Arrelle pulled the sheets around her neck. “I'm so cold.”

“It's all in your imagination.” Dan tapped a command into his wrist-bracelet. He held the small screen towards her, lighting her face with flickering chiaroscuro fluorescence. “Look,” he said. “Look. There's no change in temperature.”

“Then why am I so cold?”

The shadow figure slowly turned.
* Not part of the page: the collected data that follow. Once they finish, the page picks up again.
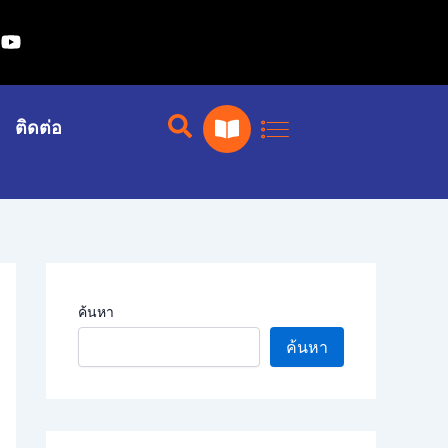
ยู
ทู
ป
เ
ติดต่อ
ปิ
ด
ห
นั
ง
สื
อ
ค้นหา
ค้นหา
It raised its three arms above its head and slowly sketched out an incomprehensible gesture.

“I read the Conglomerate's first contact protocols again,” said Arrelle.

“How can we make first contact with that?”

“I want to try, Dan. We can't live like this.”

“And what would you say?”

“I'd say that we were sorry.”

A small oval of red light formed in the shadow's face. “Its eye is open,” said Dan. “That means that it'll be gone soon.” Its red eye hung in the sky of its face like an accusation.

Dan and Arrelle watched as the shadow moved along the wall. When it reached the corner it faded out of sight.

“I wish we could leave,” said Arrelle. She curled lower into the sheets, folding her body, knees tight to her chest.

“You know that we can't,” said Dan. It was impossible to leave a Conglomerate colony. Once the seed ship had deposited its frozen bodies, it moved on, following the scout ships along the path of Conglomerate expansion. Conglomerate colonization was an efficient, automated process. The colonists slowly melted into re-life, awakening to a colony made safe and habitable by the soldier and construction auto-drones.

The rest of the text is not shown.